Editor’s Note: This week we continue with a special three-post extravaganza of author interviews from the newest issue of the Social History of Alcohol and Drugs. The current issue deals with the topic of radical temperance–the act of not drinking alcohol in booze-soaked eras. Today we hear from Edward Armston-Sheret, a historical geography PhD student at Royal Holloway, University of London, and the author of “’A Good Advertisement for Teetotalers’: Polar Explorers and Debates over the Health Effects of Alcohol, 1875–1904.”

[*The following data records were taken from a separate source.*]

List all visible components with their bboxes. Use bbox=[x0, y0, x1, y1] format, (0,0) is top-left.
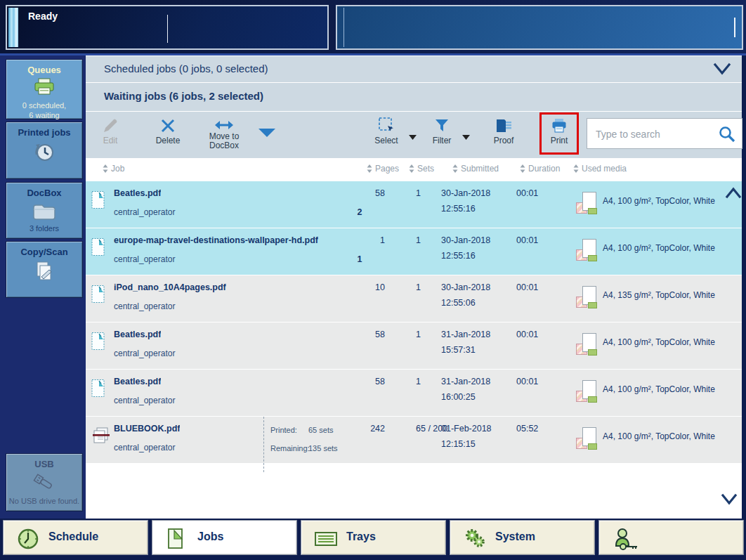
sidebar-item-printed-jobs[interactable]: Printed jobs bbox=[6, 122, 83, 179]
column-header-job[interactable]: Job bbox=[103, 164, 124, 174]
job-media: A4, 100 g/m², TopColor, White bbox=[603, 384, 715, 394]
job-submitted-date: 30-Jan-2018 bbox=[441, 235, 490, 245]
printer-status-text: Ready bbox=[28, 11, 58, 22]
job-duration: 00:01 bbox=[516, 330, 538, 339]
job-media: A4, 100 g/m², TopColor, White bbox=[603, 243, 715, 253]
job-document-icon bbox=[91, 285, 107, 306]
job-pages: 58 bbox=[353, 188, 385, 198]
tab-trays[interactable]: Trays bbox=[301, 520, 446, 555]
job-row[interactable]: europe-map-travel-destinations-wallpaper… bbox=[86, 228, 742, 275]
delete-button[interactable]: Delete bbox=[149, 115, 187, 145]
job-name: iPod_nano_10A4pages.pdf bbox=[114, 282, 226, 292]
delete-x-icon bbox=[149, 115, 187, 134]
scroll-up-icon[interactable] bbox=[725, 187, 742, 199]
job-submitted-time: 12:55:16 bbox=[441, 251, 476, 261]
move-to-docbox-button[interactable]: Move to DocBox bbox=[201, 115, 247, 150]
status-panel: Ready bbox=[6, 5, 329, 50]
jobs-toolbar: Edit Delete Move to DocBox bbox=[86, 112, 742, 158]
trays-icon bbox=[314, 531, 339, 551]
job-owner: central_operator bbox=[114, 396, 175, 405]
search-icon[interactable] bbox=[718, 125, 736, 143]
job-row[interactable]: BLUEBOOK.pdf central_operator Printed: 6… bbox=[86, 417, 742, 463]
job-sets: 1 bbox=[416, 188, 421, 198]
scroll-down-icon[interactable] bbox=[721, 493, 738, 505]
job-media: A4, 100 g/m², TopColor, White bbox=[603, 337, 715, 347]
column-header-used-media[interactable]: Used media bbox=[573, 164, 627, 174]
section-scheduled-jobs[interactable]: Scheduled jobs (0 jobs, 0 selected) bbox=[86, 56, 742, 82]
column-header-pages[interactable]: Pages bbox=[367, 164, 399, 174]
collapse-section-icon[interactable] bbox=[711, 62, 733, 77]
job-duration: 00:01 bbox=[516, 377, 538, 386]
tab-jobs[interactable]: Jobs bbox=[152, 520, 297, 555]
job-row[interactable]: iPod_nano_10A4pages.pdf central_operator… bbox=[86, 275, 742, 322]
job-media: A4, 100 g/m², TopColor, White bbox=[603, 196, 715, 206]
job-document-icon bbox=[91, 237, 107, 259]
job-submitted-date: 31-Jan-2018 bbox=[441, 330, 490, 339]
edit-button: Edit bbox=[93, 115, 128, 145]
column-header-submitted[interactable]: Submitted bbox=[452, 164, 499, 174]
filter-button[interactable]: Filter bbox=[424, 115, 459, 145]
sidebar-item-docbox[interactable]: DocBox 3 folders bbox=[6, 182, 83, 239]
job-owner: central_operator bbox=[114, 349, 175, 358]
sidebar-item-copy-scan[interactable]: Copy/Scan bbox=[6, 241, 83, 298]
scheduled-jobs-title: Scheduled jobs (0 jobs, 0 selected) bbox=[104, 63, 268, 74]
job-submitted-date: 30-Jan-2018 bbox=[441, 188, 490, 198]
proof-document-icon bbox=[486, 115, 521, 134]
filter-dropdown-caret[interactable] bbox=[462, 130, 470, 143]
jobs-document-icon bbox=[165, 527, 186, 554]
operator-key-icon bbox=[612, 527, 640, 555]
job-owner: central_operator bbox=[114, 443, 175, 452]
print-icon bbox=[542, 115, 576, 134]
system-gears-icon bbox=[463, 527, 488, 554]
column-header-duration[interactable]: Duration bbox=[520, 164, 560, 174]
job-owner: central_operator bbox=[114, 301, 175, 311]
job-row[interactable]: Beatles.pdf central_operator 2 58 1 30-J… bbox=[86, 181, 742, 228]
move-arrow-icon bbox=[201, 115, 247, 130]
job-sets: 1 bbox=[416, 377, 421, 386]
job-name: europe-map-travel-destinations-wallpaper… bbox=[114, 235, 318, 245]
job-submitted-time: 12:55:06 bbox=[441, 298, 476, 308]
column-header-sets[interactable]: Sets bbox=[409, 164, 434, 174]
job-row[interactable]: Beatles.pdf central_operator 58 1 31-Jan… bbox=[86, 323, 742, 369]
job-sets: 1 bbox=[416, 330, 421, 339]
more-actions-dropdown[interactable] bbox=[257, 127, 277, 141]
select-dropdown-caret[interactable] bbox=[409, 130, 417, 143]
tab-schedule[interactable]: Schedule bbox=[3, 520, 148, 555]
job-pages: 58 bbox=[353, 330, 385, 339]
job-submitted-date: 30-Jan-2018 bbox=[441, 282, 490, 292]
print-button[interactable]: Print bbox=[542, 115, 576, 145]
printed-label: Printed: bbox=[270, 426, 297, 434]
queues-label: Queues bbox=[6, 65, 82, 75]
remaining-label: Remaining: bbox=[270, 444, 310, 452]
info-panel bbox=[336, 5, 743, 50]
queues-count-line1: 0 scheduled, bbox=[6, 100, 82, 110]
search-input[interactable] bbox=[594, 124, 715, 145]
media-icon bbox=[576, 380, 597, 404]
printed-jobs-label: Printed jobs bbox=[6, 127, 82, 138]
job-name: Beatles.pdf bbox=[114, 377, 161, 386]
section-waiting-jobs[interactable]: Waiting jobs (6 jobs, 2 selected) bbox=[86, 83, 742, 111]
proof-button[interactable]: Proof bbox=[486, 115, 521, 145]
job-name: Beatles.pdf bbox=[114, 188, 161, 198]
copy-scan-icon bbox=[6, 260, 82, 285]
sort-icon bbox=[409, 164, 414, 173]
info-panel-divider bbox=[343, 8, 344, 47]
sort-icon bbox=[103, 164, 108, 173]
bottom-tab-bar: Schedule Jobs Trays bbox=[0, 519, 746, 560]
job-submitted-date: 01-Feb-2018 bbox=[441, 424, 492, 434]
job-document-icon bbox=[91, 379, 107, 401]
sidebar-item-queues[interactable]: Queues 0 scheduled, 6 waiting bbox=[6, 59, 83, 119]
job-row[interactable]: Beatles.pdf central_operator 58 1 31-Jan… bbox=[86, 370, 742, 416]
sidebar: Queues 0 scheduled, 6 waiting Printed jo… bbox=[0, 56, 86, 519]
job-name: Beatles.pdf bbox=[114, 330, 161, 339]
tab-login[interactable] bbox=[598, 520, 744, 555]
queues-count-line2: 6 waiting bbox=[6, 110, 82, 120]
history-clock-icon bbox=[6, 141, 82, 167]
media-icon bbox=[576, 286, 597, 310]
select-button[interactable]: Select bbox=[368, 115, 405, 145]
job-submitted-time: 16:00:25 bbox=[441, 392, 476, 402]
job-sets: 1 bbox=[416, 282, 421, 292]
tab-system[interactable]: System bbox=[450, 520, 595, 555]
docbox-label: DocBox bbox=[6, 188, 82, 198]
info-panel-marker bbox=[734, 18, 735, 37]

Tell readers a little bit about yourself.
Edward Armston-Sheret
I am a PhD student in the Geography Department at Royal Holloway, University of London. My research focuses on nineteenth-century British explorers and how they used their bodies in the field and represented them to domestic audiences.
What got you interested in drugs (and their history)?
When reading explorers’ accounts, I kept finding them use and talk about alcohol and drugs in ways that seemed totally alien to me. For instance, several polar explores talk about feeding their hypothermic ponies bottles of brandy or whiskey to warm them up (there is photo evidence—Google it!). This showed the degree to which some explorers genuinely thought that alcohol had warming qualities and sparked my curiosity in the subject.
As Armston-Sheret’s research shows, it’s probably not wise to actually force your pony to drink alcohol.
Explain your journal article in a way that your bartender won’t find boring.
Anyone who drinks has probably noticed that alcohol makes you feel warmer. We now understand that this feeling of warmth isn’t the same as the warmth you get from say a fire or warm clothing — and we also know drinking in cold environments can actually be quite dangerous. But this wasn’t always the case. In the early nineteenth century, many thought that alcohol was a useful supply in cold climates — and many explorers took alcohol with their on their journeys. My paper looks at how such polar drinking came under growing scrutiny and how this changed medical understandings of alcohol.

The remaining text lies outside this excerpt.